退職金の税金、勤続年数で変わる控除の仕組み

退職金にも税金がかかる。ただ、退職金の税金はかなり優遇されています。給与所得とは別の計算方法が適用されるので、同じ金額でも税負担が大きく違う。この仕組みを知っているかどうかで、退職時のマネープランが変わってきます。

目次

退職所得控除の計算方法

退職金には「退職所得控除」という大きな非課税枠があります。勤続年数に応じて控除額が決まる仕組みで、計算式は2パターンです。

勤続20年以下の場合:40万円 × 勤続年数(最低80万円)。

勤続20年超の場合:800万円 + 70万円 ×(勤続年数 − 20年)。

たとえば勤続25年なら、800万円 + 70万円 × 5年 = 1,150万円が控除されます。つまり退職金が1,150万円以下なら税金ゼロです。

20年を境に控除の伸びが変わるのがミソで、長期勤続を税制面で優遇する意図があるようです。逆に言えば、短期離職を繰り返すと控除枠を使い切れません。

勤続年数別の税額目安

退職金の課税対象額は、(退職金 − 退職所得控除額)× 1/2。この「1/2」がポイントで、控除後の金額をさらに半分にしてから税率をかけます。だから通常の給与よりも税負担が軽くなります。

具体的な目安を挙げると:

勤続10年・退職金500万円の場合 — 控除400万円、課税対象50万円、税額約2.5万円。

勤続20年・退職金1,000万円の場合 — 控除800万円、課税対象100万円、税額約5万円。

勤続30年・退職金2,000万円の場合 — 控除1,500万円、課税対象250万円、税額約15万円。

こうして見ると、退職金に対する税率は想像以上に低いです。
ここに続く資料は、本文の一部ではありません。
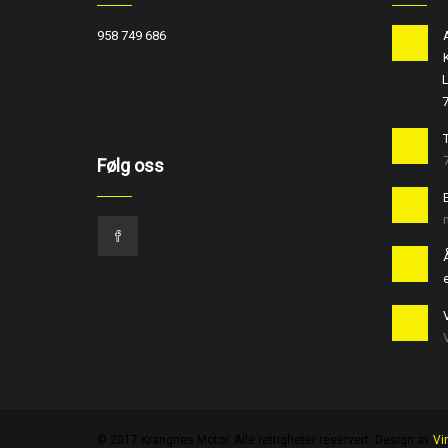
958 749 686
L
T
Følg oss
e
© 2017 Krangnes Motor. Alle rettigheter reservert. Design av
Vi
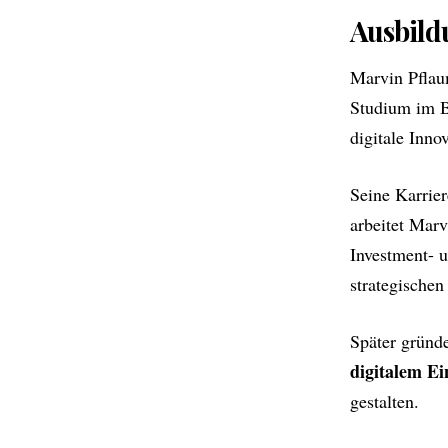
Ausbild
Marvin Pflaum
Studium im 
digitale Inno
Seine Karrie
arbeitet Marv
Investment- u
strategischen
Später gründ
digitalem E
gestalten.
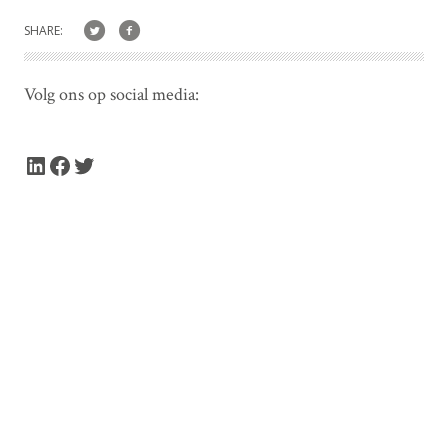
SHARE:
Volg ons op social media:
LinkedIn
Facebook
Twitter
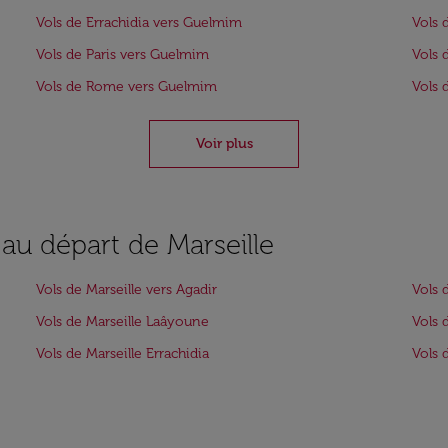
Vols de Errachidia vers Guelmim
Vols 
Vols de Paris vers Guelmim
Vols 
Vols de Rome vers Guelmim
Vols 
Voir plus
 au départ de Marseille
Vols de Marseille vers Agadir
Vols 
Vols de Marseille Laâyoune
Vols 
Vols de Marseille Errachidia
Vols 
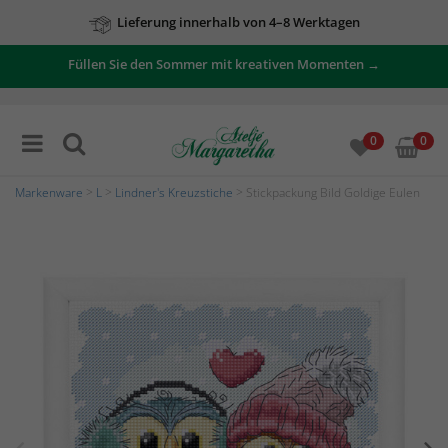
Lieferung innerhalb von 4–8 Werktagen
Füllen Sie den Sommer mit kreativen Momenten →
0
0
Markenware
>
L
>
Lindner's Kreuzstiche
> Stickpackung Bild Goldige Eulen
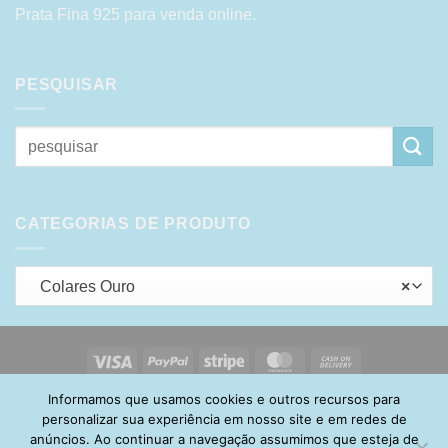
Prata Fina 925 para venda online.
PESQUISAR
Pesquisar
por:
CATEGORIAS DE PRODUTO
Colares Ouro
×
Visa
PayPal
Stripe
MasterCard
Cash
On
Informamos que usamos cookies e outros recursos para
HOME
SOBRE
POLÍTICA DE PRIVACIDADE
ENTREGA
Delivery
TROCA E DEVOLUÇÃO
GARANTIA
FAQ
CARRINHO
personalizar sua experiência em nosso site e em redes de
MINHA CONTA
CONTATO
anúncios. Ao continuar a navegação assumimos que esteja de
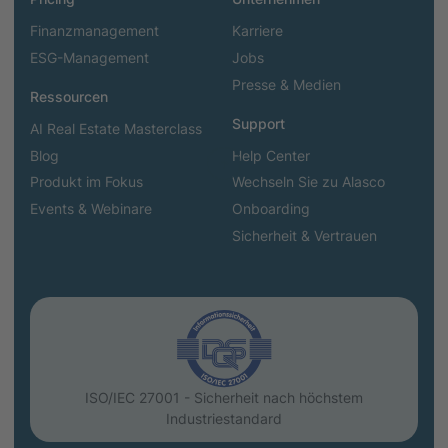
Finanzmanagement
Karriere
ESG-Management
Jobs
Presse & Medien
Ressourcen
Support
AI Real Estate Masterclass
Blog
Help Center
Produkt im Fokus
Wechseln Sie zu Alasco
Events & Webinare
Onboarding
Sicherheit & Vertrauen
ISO/IEC 27001 - Sicherheit nach höchstem
Industriestandard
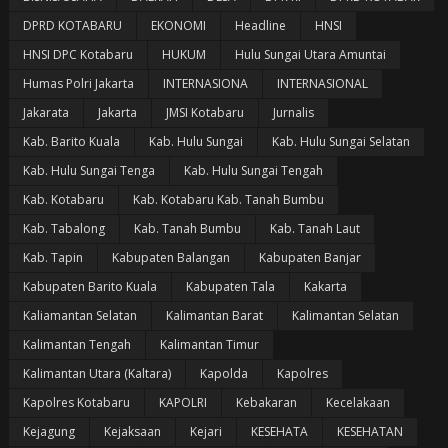
DPRD KOTABARU
EKONOMI
Headline
HNSI
HNSI DPC Kotabaru
HUKUM
Hulu Sungai Utara Amuntai
Humas Polri Jakarta
INTERNASIONA
INTERNASIONAL
Jakarata
Jakarta
JMSI Kotabaru
Jurnalis
Kab. Barito Kuala
Kab. Hulu Sungai
Kab. Hulu Sungai Selatan
Kab. Hulu Sungai Tenga
Kab. Hulu Sungai Tengah
Kab. Kotabaru
Kab. Kotabaru Kab. Tanah Bumbu
Kab. Tabalong
Kab. Tanah Bumbu
Kab. Tanah Laut
Kab. Tapin
Kabupaten Balangan
Kabupaten Banjar
Kabupaten Barito Kuala
Kabupaten Tala
Kakarta
Kaliamantan Selatan
Kalimantan Barat
Kalimantan Selatan
Kalimantan Tengah
Kalimantan Timur
Kalimantan Utara (Kaltara)
Kapolda
Kapolres
Kapolres Kotabaru
KAPOLRI
Kebakaran
Kecelakaan
Kejagung
Kejaksaan
Kejari
KESEHATA
KESEHATAN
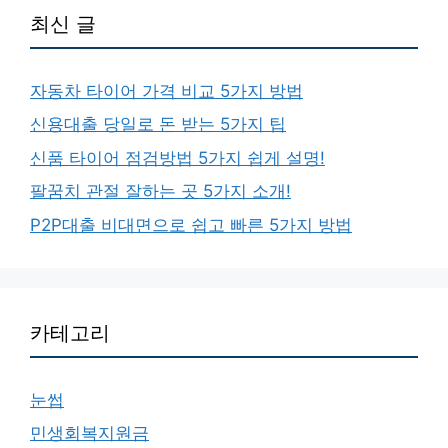
최신 글
자동차 타이어 가격 비교 5가지 방법
신용대출 당일로 돈 받는 5가지 팁
신품 타이어 점검방법 5가지 쉽게 설명!
팔꿈치 관절 잘하는 곳 5가지 소개!
P2P대출 비대면으로 쉽고 빠른 5가지 방법
카테고리
눈썹
민생회복지원금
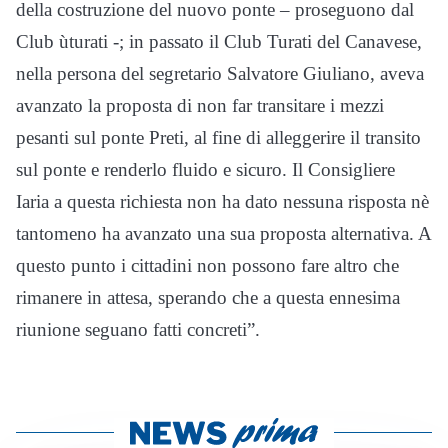
della costruzione del nuovo ponte – proseguono dal
Club ùturati -; in passato il Club Turati del Canavese,
nella persona del segretario Salvatore Giuliano, aveva
avanzato la proposta di non far transitare i mezzi
pesanti sul ponte Preti, al fine di alleggerire il transito
sul ponte e renderlo fluido e sicuro. Il Consigliere
Iaria a questa richiesta non ha dato nessuna risposta nè
tantomeno ha avanzato una sua proposta alternativa. A
questo punto i cittadini non possono fare altro che
rimanere in attesa, sperando che a questa ennesima
riunione seguano fatti concreti”.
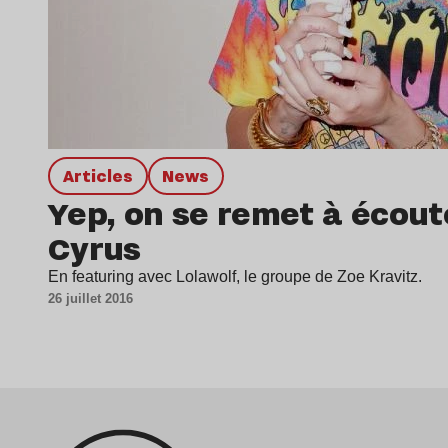
Articles
news
Yep, on se remet à écout
Cyrus
En featuring avec Lolawolf, le groupe de Zoe Kravitz.
26 juillet 2016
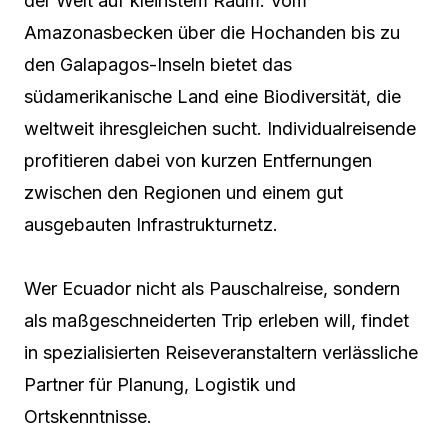
der Welt auf kleinstem Raum. Vom
Amazonasbecken über die Hochanden bis zu
den Galapagos-Inseln bietet das
südamerikanische Land eine Biodiversität, die
weltweit ihresgleichen sucht. Individualreisende
profitieren dabei von kurzen Entfernungen
zwischen den Regionen und einem gut
ausgebauten Infrastrukturnetz.
Wer Ecuador nicht als Pauschalreise, sondern
als maßgeschneiderten Trip erleben will, findet
in spezialisierten Reiseveranstaltern verlässliche
Partner für Planung, Logistik und
Ortskenntnisse.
ただし2022年1月以降、勤続5年以下の短期退職金のうち退職所得控除後の300万円を超える部分については、1/2課税が適用されなくなっています(令和3年度税制改正で導入)。転職が多い時代に合わせて、短期勤続の税制面の優遇は縮小する方向に見直されています。

確定申告が必要なケース

退職金の税金は、通常は会社が源泉徴収してくれるので確定申告は不要です。ただし「退職所得の受給に関する申告書」を会社に提出していることが条件。

この申告書を出し忘れると、退職金の20.42%が一律で源泉徴収されてしまいます。控除が適用されず、税金を取られすぎることに。確定申告をすれば差額は還付されるけど、最初から出しておくに越したことはありません。

もうひとつ注意が必要なのが、同じ年に複数の退職金を受け取るケース。前の会社と今の会社から退職金をもらう場合、退職所得控除の計算が複雑になります。こういう場合は確定申告したほうが安全です。

退職金シミュレーターでは「申告書を出した場合」と「出してない場合」の両方を計算できるようにしました。差額を見ると申告書の重要さがよくわかります。

退職金の相場

そもそも退職金っていくらもらえるのか。厚労省の調査によると、大卒で勤続20年以上の定年退職者の平均は約1,900〜2,000万円。ただしこれは大企業寄りの数字で、中小企業だと1,000万円前後というデータもあります。

退職金制度自体がない会社も増えていて、厚労省の調査では退職給付制度がある企業は全体の約75%。4社に1社は制度がないという計算です。

最近は確定拠出年金(企業型DC)に移行する会社も多い。従来型の退職金とDCでは税金の扱いが異なるし、運用リスクを自分で負う形になります。自分の会社がどの制度を採用しているか、一度確認しておくことをおすすめしたいです。